I dug into this and it turns out that github-to-sqlite repos
command does indeed run the following SQL 10 times:
INSERT OR REPLACE INTO [licenses] ([key], [name], [node_id], [spdx_id], [url]) VALUES
(?, ?, ?, ?, ?);
So I like your PRAGMA recursive_triggers
theory. I'm going to give that a try.
(9) By Simon Willison (simonw) on 2020-09-07 20:00:56 in reply to 8.1 [link] [source]
I can confirm that using PRAGMA recursive_triggers=on;
appears to fix this issue - running the script no longer adds ten new records to the licenses_fts_docsize
table.
This leaves me with a smaller problem: I now have a whole bunch of tables with enormous amounts of obsolete data in their *_fts_docsize
tables. I'll write myself a utility for cleaning those up, probably by running something like this:
delete from licenses_fts_docsize
where rowid not in (select rowid from licenses_fts)
(10) By Simon Willison (simonw) on 2020-09-07 20:18:28 in reply to 9 [link] [source]
I'm not sure if I should delete data from any of the other tables - https://github-to-sqlite.dogsheep.net/github/licenses_fts_data for example has 41 rows in (when licenses_fts
has only 7) but those rows don't seem to have IDs that correspond to the rowid
column in licenses_fts
.
(11) By Simon Willison (simonw) on 2020-09-07 23:16:26 in reply to 10 [link] [source]
Thanks for your help Dan - it turned out to be the INSERT OR REPLACE
issue you suggested. I shipped a new release of my software with a fix: https://sqlite-utils.readthedocs.io/en/stable/changelog.html#v2-17
(12) By Dan Kennedy (dan) on 2020-09-08 08:20:09 in reply to 9 [link] [source]
Easiest thing would be to run a 'rebuild' to rebuild the FTS index from scratch based on the contents of the content table. i.e.

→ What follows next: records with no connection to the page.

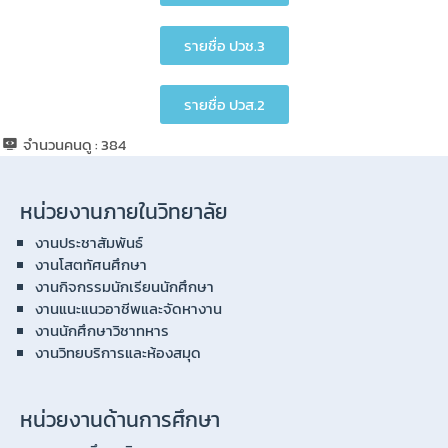
รายชื่อ ปวช.3
รายชื่อ ปวส.2
จำนวนคนดู :
384
หน่วยงานภายในวิทยาลัย
งานประชาสัมพันธ์
งานโสตทัศนศึกษา
งานกิจกรรมนักเรียนนักศึกษา
งานแนะแนวอาชีพและจัดหางาน
งานนักศึกษาวิชาทหาร
งานวิทยบริการและห้องสมุด
หน่วยงานด้านการศึกษา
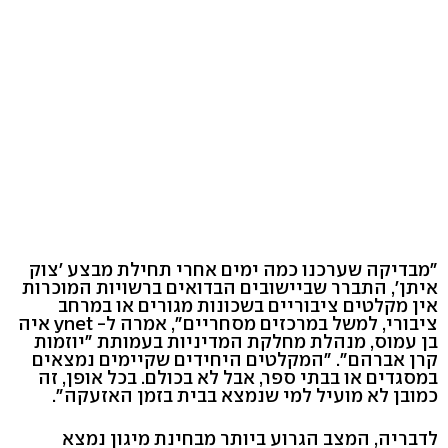
"מבדיקה שערכנו כמה ימים אחרי תחילת מבצע 'צוק
איתן', התברר שביישובים הבדואים ברשויות המוכרות
אין מקלטים ציבוריים בשכונות מגורים או במרחב
ציבורי, למשל במרכזים מסחריים", אמרה ל- ynet איה
בן עמוס, מנהלת מחלקת המדיניות בעמותת "יוזמות
קרן אברהם". "המקלטים היחידים שקיימים נמצאים
במסגדים או בבתי ספר, אבל לא בכולם. בכל אופן, זה
כמובן לא מועיל למי שנמצא בבית בזמן האזעקה".
לדבריה, המצב הגרוע ביותר מבחינת מיגון נמצא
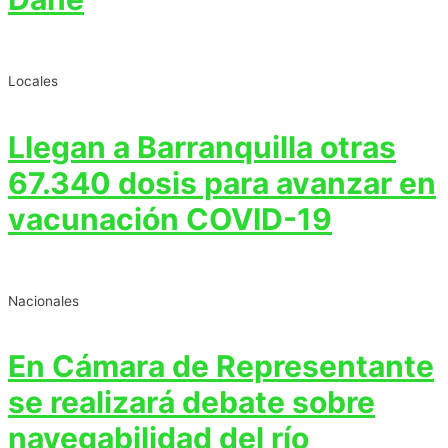
Locales
Llegan a Barranquilla otras
67.340 dosis para avanzar en
vacunación COVID-19
Nacionales
En Cámara de Representante
se realizará debate sobre
navegabilidad del río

INSERT INTO licenses_fts(licenses_fts) VALUES('rebuild');
https://www.sqlite.org/fts5.html#the_rebuild_command
Dan.
(13) By Simon Willison (simonw) on 2020-09-08 23:41:12 in reply to 12 [link] [source]
That's a much better fix than the hack I had where I would delete spare rows from that table.
I just released sqlite-utils 2.18 which adds a sqlite-utils rebuild-fts data.db
command-line command and a db["my_table"].rebuild_fts()
Python API method: https://sqlite-utils.readthedocs.io/en/stable/changelog.html#v2-18
(5) By Dan Kennedy (dan) on 2020-09-07 18:22:57 in reply to 3 [link] [source]
the triggers are operating on rowid but the license table has a text primary key
Shouldn't be a problem. The table still has a rowid.